Im Fahrerlager entlang der Donau herrscht schon geschäftiges
Treiben.
„Claims“ werden abgesteckt, Autos geparkt, Zelte aufgebaut,
Wohnwägen rangiert, Wohnmobile platziert.
Mein Werks-Team (Kelheim Fibres) lässt sich von der Firma bestens
unterstützen,
d.h. Startgeld (300 Euro) ist bezahlt, Trikots werden
gestellt, ein 30 Personen-Zelt wird vom THW für unser 5er-Team aufgebaut, Bank
/ Tisch Garnituren, Liegen, Kühlschrank, Lampen und Heizung inklusive.

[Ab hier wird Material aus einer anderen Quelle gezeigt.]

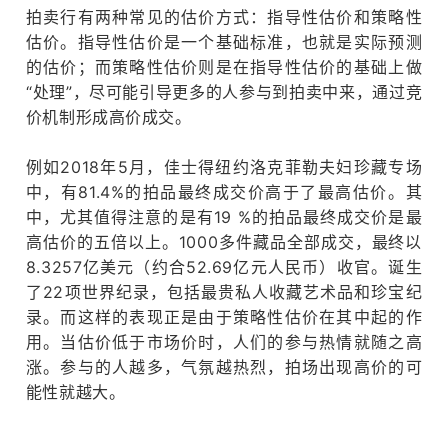
拍卖行有两种常见的估价方式：
指导性估价和策略性
估价。
指导性估价是一个基础标准，也就是实际预测
的估价；
而策略性估价则是在指导性估价的基础上做
“处理”，尽可能引导更多的人参与到拍卖中来，通过竞
价机制形成高价成交。
例如2018年5月，佳士得纽约洛克菲勒夫妇珍藏专场
中，有81.4%的拍品最终成交价高于了最高估价。
其
中，尤其值得注意的是有19 %的拍品最终成交价是最
高估价的五倍以上。
1000多件藏品全部成交，最终以
8.3257亿美元（约合52.69亿元人民币）收官。
诞生
了22项世界纪录，包括最贵私人收藏艺术品和珍宝纪
录。
而这样的表现正是由于策略性估价在其中起的作
用。
当估价低于市场价时，人们的参与热情就随之高
涨。
参与的人越多，气氛越热烈，拍场出现高价的可
能性就越大。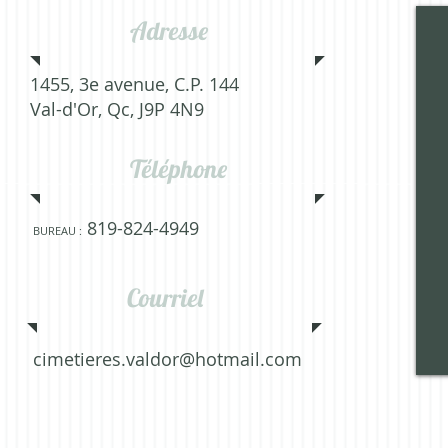
Adresse
1455, 3e avenue, C.P. 144
Val-d'Or, Qc, J9P 4N9
Téléphone
819-824-4949
BUREAU :
Courriel
cimetieres.valdor@hotmail.com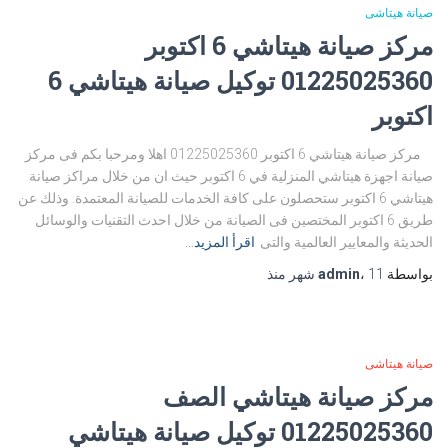
صيانة هيتاشى
مركز صيانة هيتاشي 6 اكتوبر
01225025360 توكيل صيانة هيتاشي 6
اكتوبر
مركز صيانة هيتاشي 6 اكتوبر 01225025360 اهلا ومرحبا بكم فى مركز
صيانة اجهزة هيتاشي المنزلية في 6 اكتوبر حيث ان من خلال مراكز صيانة
هيتاشي 6 اكتوبر ستحصلون على كافة الخدمات للصيانة المعتمدة. وذلك عن
طريق 6 اكتوبر المختصين فى الصيانة من خلال احدث التقنيات والوسائل
الحديثة والمعايير العالمية والتى
اقرأ المزيد…
بواسطة
11 شهر
،
admin
منذ
صيانة هيتاشى
مركز صيانة هيتاشي الصف
01225025360 توكيل صيانة هيتاشي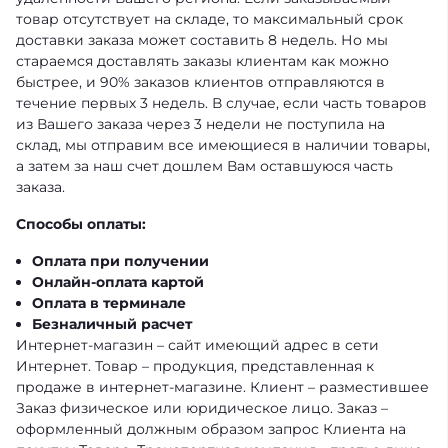
товар отсутствует на складе, то максимальный срок
доставки заказа может составить 8 недель. Но мы
стараемся доставлять заказы клиентам как можно
быстрее, и 90% заказов клиентов отправляются в
течение первых 3 недель. В случае, если часть товаров
из Вашего заказа через 3 недели не поступила на
склад, мы отправим все имеющиеся в наличии товары,
а затем за наш счет дошлем Вам оставшуюся часть
заказа.
Способы оплаты:
Оплата при получении
Онлайн-оплата картой
Оплата в терминале
Безналичный расчет
Интернет-магазин – сайт имеющий адрес в сети
Интернет. Товар – продукция, представленная к
продаже в интернет-магазине. Клиент – разместившее
Заказ физическое или юридическое лицо. Заказ –
оформленный должным образом запрос Клиента на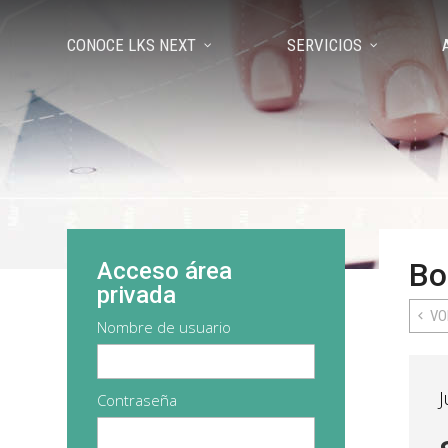
CONOCE LKS NEXT
SERVICIOS
Bo
Acceso área
privada
VO
Nombre de usuario
J
Contraseña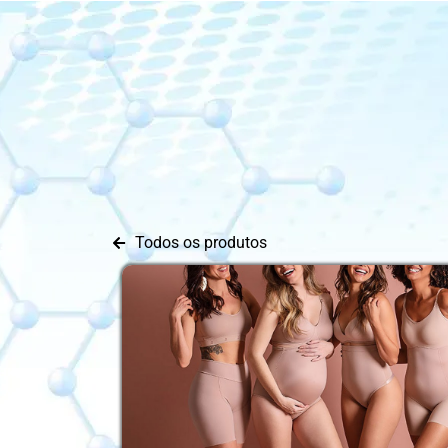
Todos os produtos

Wer beansprucht welches Plätzchen im Zelt |
Samstagnachmittag, … mitten auf dem Kelheimer Marktplatz ist
ein Riesenbierzelt aufgebaut
(jaa, … wir sind in Bayern !!), … mir scheint, als wäre die
ganze Stadt versammelt.
Meine Teamkollegen erklären mir den Ablauf.
Der Massenstart ist an der Donau, die „Stabübergabe“ an die
nachfolgenden Team-Mitglieder erfolgt auf dem Marktplatz.
Hektisches Treiben kurz vor dem Start am Samstag 14.00 Uhr |
Nun stehe ich also mit meinem Radl hinter dem Bierzelt und
warte, bis mein Teamkollege ankommt und mir den Stab (in einer Trinkflasche)
übergibt. Es herrscht eine irre Atmosphäre.
Der Moderator peitscht das interessierte Publikum zu
Beifallsstürmen als die ersten Fahrer ankommen. In einer Gasse aufgereiht
stehen die folgenden Teamfahrer.
Der Ankommende ruft den Namen des Wartenden, oder umgekehrt,
außerdem erkennt man sich an den Trikots, … Stabübergabe, …
los geht`s.
Wenige Stunden vor der 1. Runde |
Ich bin der 2. Fahrer in unserem Team.
Die ersten 50m mitten durch`s Bierzelt, dann
Kopfsteinpflaster bis zur Donau
und schon geht`s hoch durch den Wald zur „Befreiungshalle“.
Es sind zwar nur 195Hm,
aber mit 15% Steigung. Weitere 6km mit Abfahrt durch den
Wald, dann wieder über die Donau und auf der anderen Uferseite 8km zurück nach
Kelheim. Streckenlänge 16,5km.
Wieder über Kopfsteinpflaster holpere ich im Renntempo
durch`s Bierzelt, …
Mario, … wo ist Mario, … da, inmitten des Tohuwabohus ruft
Einer meinen Namen und streckt den Arm aus zur Stabübergabe.
Mario klickt ein, … „mach`s gut“, … und entschwindet durch
die Gasse im prall gefüllten , Bierzelt.
Blick auf den Garmin, … meine Zeit um die 30 Min.
Jetzt im Fahrerlager 3 x 30 Min. Ausruhen, Essen, Trinken.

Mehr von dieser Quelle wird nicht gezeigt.